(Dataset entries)
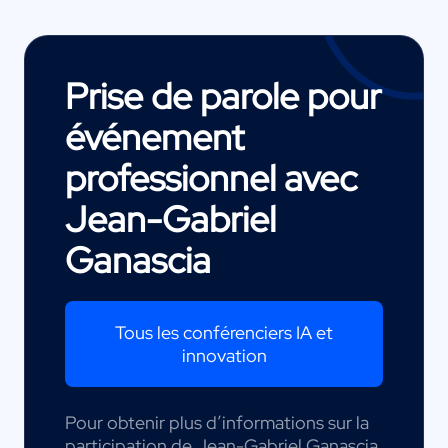
Prise de parole pour
événement
professionnel avec
Jean-Gabriel
Ganascia
Tous les conférenciers IA et
innovation
Pour obtenir plus d’informations sur la
participation de Jean-Gabriel Ganascia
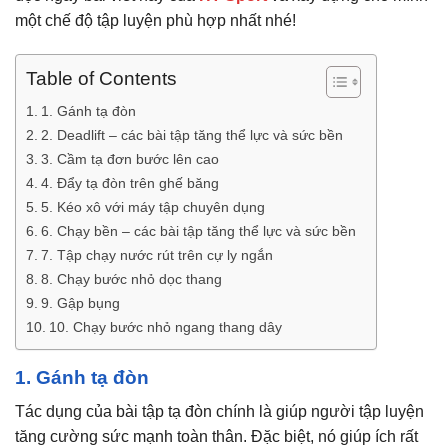
một chế độ tập luyện phù hợp nhất nhé!
Table of Contents
1. Gánh tạ đòn
2. Deadlift – các bài tập tăng thể lực và sức bền
3. Cầm tạ đơn bước lên cao
4. Đẩy tạ đòn trên ghế băng
5. Kéo xô với máy tập chuyên dụng
6. Chạy bền – các bài tập tăng thể lực và sức bền
7. Tập chạy nước rút trên cự ly ngắn
8. Chạy bước nhỏ dọc thang
9. Gập bụng
10. Chạy bước nhỏ ngang thang dây
1. Gánh tạ đòn
Tác dụng của bài tập tạ đòn chính là giúp người tập luyện
tăng cường sức mạnh toàn thân. Đặc biệt, nó giúp ích rất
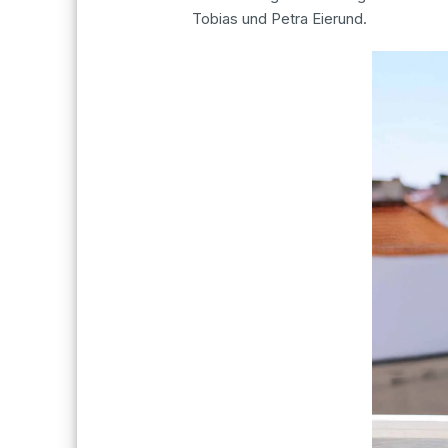
Tobias und Petra Eierund.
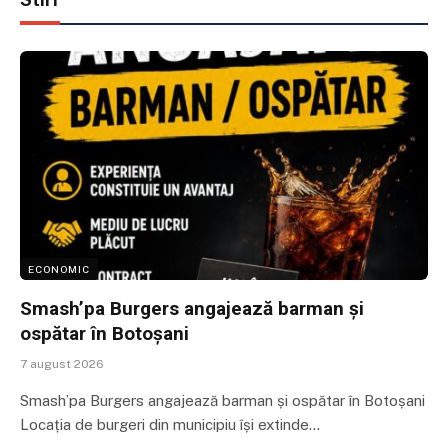
ECONOMIC
Smash’pa Burgers angajează barman și
ospătar în Botoșani
7 august 2026
Smash’pa Burgers angajează barman și ospătar în Botoșani
Locația de burgeri din municipiu își extinde…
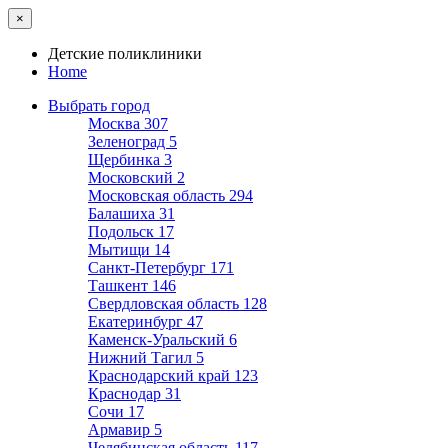
×
Детские поликлиники
Home
Выбрать город
Москва
307
Зеленоград
5
Щербинка
3
Московский
2
Московская область
294
Балашиха
31
Подольск
17
Мытищи
14
Санкт-Петербург
171
Ташкент
146
Свердловская область
128
Екатеринбург
47
Каменск-Уральский
6
Нижний Тагил
5
Краснодарский край
123
Краснодар
31
Сочи
17
Армавир
5
Челябинская область
117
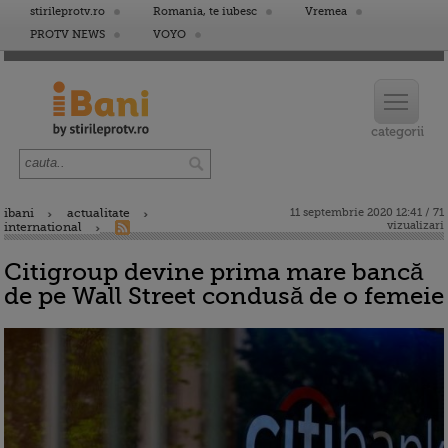
stirileprotv.ro
Romania, te iubesc
Vremea
PROTV NEWS
VOYO
ibani
actualitate
11 septembrie 2020 12:41 / 71
vizualizari
international
Citigroup devine prima mare bancă
de pe Wall Street condusă de o femeie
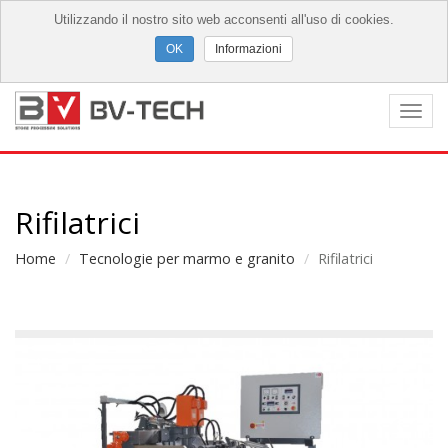
Utilizzando il nostro sito web acconsenti all'uso di cookies.
Informazioni
Togg
navi
Rifilatrici
Home
Tecnologie per marmo e granito
Rifilatrici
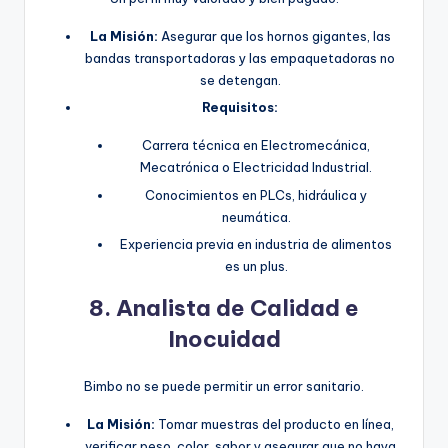
La Misión:
Asegurar que los hornos gigantes, las
bandas transportadoras y las empaquetadoras no
se detengan.
Requisitos:
Carrera técnica en Electromecánica,
Mecatrónica o Electricidad Industrial.
Conocimientos en PLCs, hidráulica y
neumática.
Experiencia previa en industria de alimentos
es un plus.
8. Analista de Calidad e
Inocuidad
Bimbo no se puede permitir un error sanitario.
La Misión:
Tomar muestras del producto en línea,
verificar peso, color, sabor y asegurar que no haya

PROBLEM DETAILS. Only a number should be given: the count of lines above that contain the word "Burgers".

YOUR SOLUTION. 2